Dr Michele Sollai's thesis, titled “The Thin Green Line: Farmers, Experts, and the Practice of Agrarian Development in Ethiopia (1930s-1950s)”, is an exploration into the vast, complex and still largely uncharted history of agrarian development in Ethiopia. It follows the historical trajectories of the farmers and experts that shaped the practice of development during the Italian colonial occupation, the Second World War and in the 1950s. While considering the rationale and aims of the various development blueprints advanced by the fascist regime, the Ethiopian government, and international agencies from the 1930s to the 1950s, the dissertation focuses on how development ideas and projects were understood, lived, and transformed by local actors “on the ground”. By doing so, the dissertation reveals the multiple connections and continuities that characterized the evolution of agrarian development in Ethiopia during this timeframe. Albeit thin, and often concealed in plain sight, a “green line” of continuity run beneath and through the major political shifts, economic and social changes characterizing the history of Ethiopia from the 1930s to the 1950s.

The thesis also recently received the Gilbert C. Fite Dissertation Award of the Agricultural History Society and an articled drawn from this work, titled “How to Feed an Empire?

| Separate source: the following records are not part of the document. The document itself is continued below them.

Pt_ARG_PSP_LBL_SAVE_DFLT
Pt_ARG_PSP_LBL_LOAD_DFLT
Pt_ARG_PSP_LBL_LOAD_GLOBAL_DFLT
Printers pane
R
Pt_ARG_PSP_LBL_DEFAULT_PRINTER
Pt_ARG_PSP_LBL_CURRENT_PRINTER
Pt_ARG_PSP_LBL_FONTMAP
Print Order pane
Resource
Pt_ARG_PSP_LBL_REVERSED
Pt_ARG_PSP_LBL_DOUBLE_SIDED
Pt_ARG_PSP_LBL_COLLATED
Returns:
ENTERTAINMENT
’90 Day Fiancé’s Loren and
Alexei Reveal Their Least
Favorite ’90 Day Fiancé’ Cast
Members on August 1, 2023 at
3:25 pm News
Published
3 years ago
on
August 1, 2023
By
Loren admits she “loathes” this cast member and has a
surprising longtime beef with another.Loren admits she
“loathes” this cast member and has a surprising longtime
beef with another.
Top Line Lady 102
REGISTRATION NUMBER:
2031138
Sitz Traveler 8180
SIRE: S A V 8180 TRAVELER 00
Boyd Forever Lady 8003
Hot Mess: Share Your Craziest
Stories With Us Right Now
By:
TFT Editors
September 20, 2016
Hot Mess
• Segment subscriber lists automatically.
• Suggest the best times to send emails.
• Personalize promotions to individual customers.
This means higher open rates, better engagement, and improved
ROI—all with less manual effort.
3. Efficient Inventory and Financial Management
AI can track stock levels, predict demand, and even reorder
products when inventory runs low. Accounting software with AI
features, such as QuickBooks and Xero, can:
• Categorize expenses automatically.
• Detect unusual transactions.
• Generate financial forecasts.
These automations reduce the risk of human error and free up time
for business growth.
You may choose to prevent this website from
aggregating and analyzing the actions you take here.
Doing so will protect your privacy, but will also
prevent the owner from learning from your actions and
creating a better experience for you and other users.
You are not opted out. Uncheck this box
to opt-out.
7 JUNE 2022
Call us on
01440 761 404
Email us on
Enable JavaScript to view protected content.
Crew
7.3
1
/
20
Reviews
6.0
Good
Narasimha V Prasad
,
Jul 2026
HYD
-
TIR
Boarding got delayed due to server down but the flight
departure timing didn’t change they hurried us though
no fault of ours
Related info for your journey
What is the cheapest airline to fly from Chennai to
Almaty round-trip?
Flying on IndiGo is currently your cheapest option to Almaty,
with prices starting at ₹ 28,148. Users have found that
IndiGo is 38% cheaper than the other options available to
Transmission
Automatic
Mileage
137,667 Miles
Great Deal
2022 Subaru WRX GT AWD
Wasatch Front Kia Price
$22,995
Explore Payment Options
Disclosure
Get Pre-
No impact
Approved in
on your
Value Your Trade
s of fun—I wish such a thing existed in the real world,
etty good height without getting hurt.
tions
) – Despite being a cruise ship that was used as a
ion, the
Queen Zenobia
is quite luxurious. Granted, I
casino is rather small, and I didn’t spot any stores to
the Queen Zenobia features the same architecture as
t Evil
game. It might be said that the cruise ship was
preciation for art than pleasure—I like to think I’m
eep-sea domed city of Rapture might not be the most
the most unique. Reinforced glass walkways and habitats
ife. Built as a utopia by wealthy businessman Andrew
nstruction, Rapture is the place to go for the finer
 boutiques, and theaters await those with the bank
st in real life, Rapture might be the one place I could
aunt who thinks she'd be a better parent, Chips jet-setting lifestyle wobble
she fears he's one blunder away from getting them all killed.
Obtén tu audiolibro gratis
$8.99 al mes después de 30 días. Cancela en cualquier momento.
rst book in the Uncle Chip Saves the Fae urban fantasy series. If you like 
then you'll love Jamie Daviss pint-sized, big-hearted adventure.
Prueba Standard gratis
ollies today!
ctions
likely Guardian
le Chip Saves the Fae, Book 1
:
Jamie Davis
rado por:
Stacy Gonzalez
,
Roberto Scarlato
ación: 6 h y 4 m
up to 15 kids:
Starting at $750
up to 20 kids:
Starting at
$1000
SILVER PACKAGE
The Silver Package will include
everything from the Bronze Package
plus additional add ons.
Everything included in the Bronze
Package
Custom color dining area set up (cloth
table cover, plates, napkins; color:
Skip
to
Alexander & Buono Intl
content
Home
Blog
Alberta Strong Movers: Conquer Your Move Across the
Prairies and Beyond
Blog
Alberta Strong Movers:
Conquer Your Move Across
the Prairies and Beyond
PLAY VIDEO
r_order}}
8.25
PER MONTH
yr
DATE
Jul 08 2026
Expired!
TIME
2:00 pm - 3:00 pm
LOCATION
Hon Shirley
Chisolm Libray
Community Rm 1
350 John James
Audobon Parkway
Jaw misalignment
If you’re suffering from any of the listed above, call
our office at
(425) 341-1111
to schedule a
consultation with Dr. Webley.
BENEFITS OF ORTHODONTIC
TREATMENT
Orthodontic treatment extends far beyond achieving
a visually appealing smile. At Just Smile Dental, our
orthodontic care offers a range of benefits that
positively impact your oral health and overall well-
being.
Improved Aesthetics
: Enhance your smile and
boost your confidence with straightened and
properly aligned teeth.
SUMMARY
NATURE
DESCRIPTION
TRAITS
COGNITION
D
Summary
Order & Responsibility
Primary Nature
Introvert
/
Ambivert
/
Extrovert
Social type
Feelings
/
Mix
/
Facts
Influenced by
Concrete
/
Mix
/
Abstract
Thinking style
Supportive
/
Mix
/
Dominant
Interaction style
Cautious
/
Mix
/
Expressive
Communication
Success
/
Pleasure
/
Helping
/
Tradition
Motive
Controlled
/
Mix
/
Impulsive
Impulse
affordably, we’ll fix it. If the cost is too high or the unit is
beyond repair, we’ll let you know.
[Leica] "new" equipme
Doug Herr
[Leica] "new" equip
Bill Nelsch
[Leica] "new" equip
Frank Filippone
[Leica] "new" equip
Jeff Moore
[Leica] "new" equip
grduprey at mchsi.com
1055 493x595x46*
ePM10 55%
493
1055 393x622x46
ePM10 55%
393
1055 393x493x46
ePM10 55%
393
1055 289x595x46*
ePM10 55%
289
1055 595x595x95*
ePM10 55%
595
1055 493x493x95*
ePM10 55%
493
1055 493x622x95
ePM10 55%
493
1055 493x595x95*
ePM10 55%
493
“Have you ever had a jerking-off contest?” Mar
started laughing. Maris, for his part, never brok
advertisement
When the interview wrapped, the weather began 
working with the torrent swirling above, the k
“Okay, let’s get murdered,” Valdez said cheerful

Agrarian Science, Indigenous Farming, and Wheat Autarky in Italian- Occupied Ethiopia, 1937–1941” was recently published in Agricultural History.

Dr Joel Alfred Veldkamp's thesis, titled “The Politics of Aleppo’s Christians and the Formation of the Syrian Nation-State, 1920-1936.”, examines the political discourses and practices of the various Christian communities in Aleppo during the first part of the French occupation of Syria. In particular, it explores the often-tortured relationship between Aleppo’s Christians and the Syrian Arab nationalist movement, which was working to unite the territories occupied by France into a novel nation-state defined by Arab national identity. Using sources in Arabic, Armenian, and French, the thesis concludes that the political choices of Aleppine Christians in this period were mediated by their religious identity, and that despite the prominence of several Aleppine Christians in the nationalist movement, Aleppo’s Christians a whole formed a locus of resistance to that movement which had no equivalent in the other cities of Syria. This thesis adds to the understanding of the origins of the Middle East’s current nation-state system, and especially, the role that religious identity and religious solidarity played in its creation.